Exercise objective:
Return all lines of the data in which the string "Бивень" occurs.
= Beginning of Section =
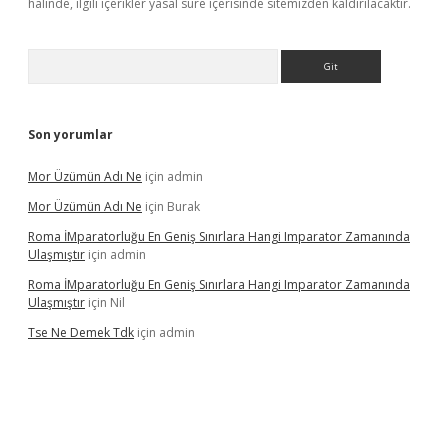
halinde, ilgili içerikler yasal süre içerisinde sitemizden kaldırılacaktır.
Arama
Son yorumlar
Mor Üzümün Adı Ne
için
admin
Mor Üzümün Adı Ne
için
Burak
Roma İMparatorluğu En Geniş Sınırlara Hangi Imparator Zamanında
Ulaşmıştır
için
admin
Roma İMparatorluğu En Geniş Sınırlara Hangi Imparator Zamanında
Ulaşmıştır
için
Nil
Tse Ne Demek Tdk
için
admin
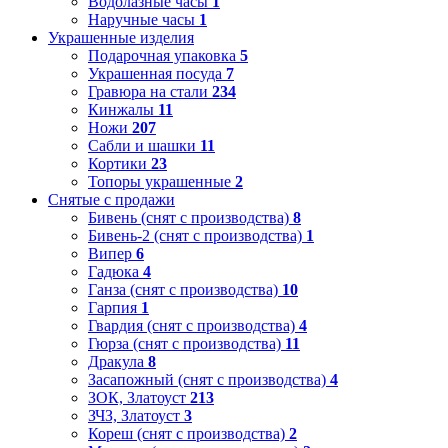
Водолазные часы
1
Наручные часы
1
Украшенные изделия
Подарочная упаковка
5
Украшенная посуда
7
Гравюра на стали
234
Кинжалы
11
Ножи
207
Сабли и шашки
11
Кортики
23
Топоры украшенные
2
Снятые с продажи
Бивень (снят с производства)
8
Бивень-2 (снят с производства)
1
Випер
6
Гадюка
4
Ганза (снят с производства)
10
Гарпия
1
Гвардия (снят с производства)
4
Гюрза (снят с производства)
11
Дракула
8
Засапожный (снят с производства)
4
ЗОК, Златоуст
213
ЗЧЗ, Златоуст
3
Кореш (снят с производства)
2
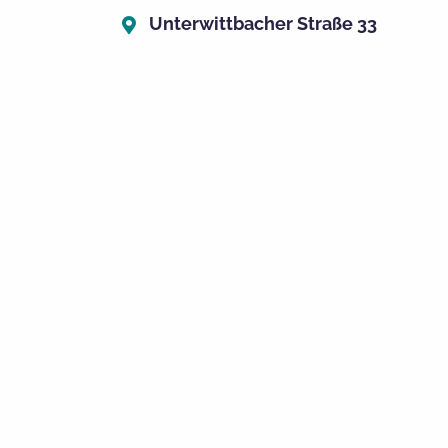
Unterwittbacher Straße 33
= End of Section =
Your solution:
Бивень (снят с производства)
Бивень-2 (снят с производства)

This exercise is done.